Now that we have both the AcrySof IQ ReSTOR
IOL +3.0 D and +4.0 D, are there any instances
for which you’d use an optic with a +4.0 D add?
Dr. Holland:I no longer use the +4.0 D add much at all; the +3.0 D add has great reading vision and better intermediate vision.
Dr. Solomon: I do not use the +4.0 D add much, either. Patients may say they want close-range vision (ie, to read the stock pages), but if you tell them that the +4.0 D add can give them that vision, but it will sacrifice a normal range of vision for reading or looking at a computer screen, most patients will prefer to have the +3.0 D add and use glasses for reading the stock pages.
We know that a significant number of people
switch their axis of astigmatism (from with-therule
to against-the-rule) with age.
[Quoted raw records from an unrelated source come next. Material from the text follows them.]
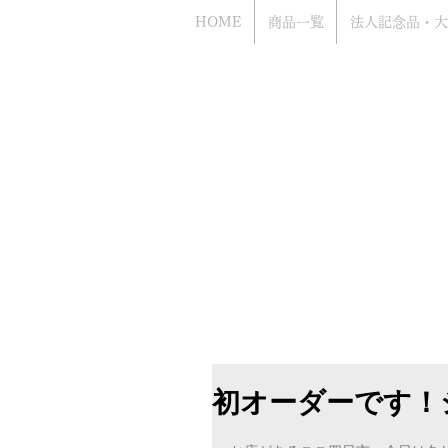
HOME
商品一覧
法人記念品・大
Bacca
​お電話でのお問い合わせもお気軽にどう
（年中無休 営業時間10時から18時まで
​電話はアッシュ.ギフトハマ（旧エッチ
ながります
初オーダーです！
How do we
know when that effect takes place and becomes
stable? When is it safe to implant a toric IOL so
that it will stay at that axis and the patient’s
corneal cylinder won’t move?
Dr. Holland: Say you have a 55-year-old patient with astigmatism at 90º. His astigmatism might change over the next 25 years of his life, but not by 1.50 D. I would still recommend a toric IOL so that this patient has 15 to 20 years of good uncorrected vision. The change with age is very slow, and I do not factor it into my decision.
Dr. Donnenfeld: The rate of change with axis of astigmatism is probably in the order of 0.02 D per decade. Remember that it always changes from with-the-rule to against-the-rule, so in choosing whether to leave patients either a little with or a little against, I always try to leave them a little with-the-rule cylinder.
What is your approach with presbyopia-correcting lenses in post-RK eyes?
Dr. Solomon: I would implant an aspheric monofocal lens.
Dr. Donnenfeld: Agreed. My go-to lens for these patients is an aspheric monofocal IOL.
I am an ocular surgeon and have had 20/20 UCVA
all my life. I now hava a cataract and 1.00 D of
astigmatism. I want to preserve my ability to use
the operating microscope. Am I better off with a
regular lens or a refractive IOL?
Dr. Donnenfeld: I would probably put a toric aspheric IOL in your eye for 1.00 D of cylinder. If you are willing to forgo treating the astigmatism with an IOL, then I think the AcrySof IQ ReSTOR IOL +3.0 D is a very reasonable option. I have implanted this lens in several ophthalmologists who are thrilled with it.